09 August 2012

Ernesto nearly a hurricane again, activity in the eastern Atlantic

Ernesto is slow to give up, and after spending over a week in the central Atlantic amidst dry air, then getting its top ripped off by vertical shear, then some more dry air in the eastern Caribbean, then making landfall on the Yucatan and spending 18 hours over land, now it's BARELY over the warm waters of the southern Bay of Campeche and is intensifying!  It left the Yucatan peninsula as a 45kt tropical storm, and as of 09Z today (5am EDT), it's back up to 60kts and on an upward trend... at least for a few more hours before it makes its second and final landfall near Coatzacoalco in southern Veracruz (look for the surface pressure trace here).


I have another radar loop available here --look for the one from Alvarado -- which is capturing its journey along the southern Bay of Campeche.  It has been raining hard in Mexico, Belize, and Guatemala with reports of the expected flash flooding and mudslides.  The image below shows the forecast rain over the next 24 hours... up to another 7" in the same areas that have already gotten several inches.


Now moving on to the systems further east.  The easterly wave I've been mentioning since Monday continues to get better organized and is now located about 1400 miles east of the Lesser Antilles (near 15N 40W).

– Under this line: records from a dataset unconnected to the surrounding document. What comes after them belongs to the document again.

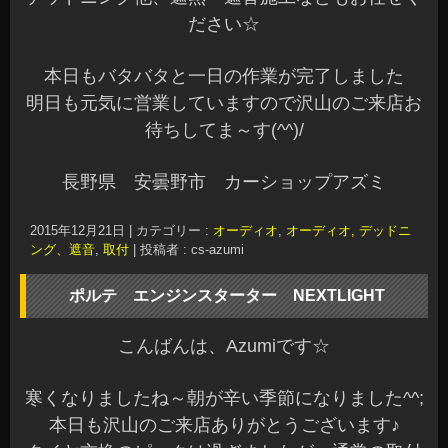
HT」の装着です♪
予備キーが不要なので嬉しいエンジンスターター
です
予備キーを車内に置くとセキュリティ的にも不安
になりますよね^^;
NEXTLIGHTなら安心です☆
まだまだ寒くなります
エンジンスターターで冬を快適に過ごしません
か？
ご検討中の方は、お気軽にご相談くださいね^^b
また、雪が降ったら欲しくなる
スノープラウもお問い合わせを沢山いただいてい
ます
遠方の方は発送も行っておりますので、ご検討中
の方はお問い合わせくださいね～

Models do now carry this through at least 5 days, and generally strengthen it as it heads W-WNW.  It should reach the Lesser Antilles in about 3 days, and after that, the concensus shows a track similar to Ernesto's.  If so, it would be near Jamaica by Tuesday.  But that is too far out to rely on... first it needs to become a Tropical Depression before we worry about where it's going!  It has some big hurdles in the next few days: it's tracking along the southern periphery of a strong SAL airmass, so very dry low-mid level air is a threat to it... and an upper-level low to its north will introduce some hefty vertical shear once it reaches about 50W.  In other words, this may become a TD or a TS, but isn't anything too threatening just yet.

The potent easterly wave that I briefly mentioned yesterday is still over Africa, but should be on its way out later today.  The embedded 1005mb Low is centered near 14N 13W.


Although it looks impressive now and has for the past week, most global models don't intensify it in the long term.  Perhaps it will get numbered/named within the next 3-4 days, but after that, most models lose it.  We'll see... it's not even over the ocean yet, and no regional models have been run on it.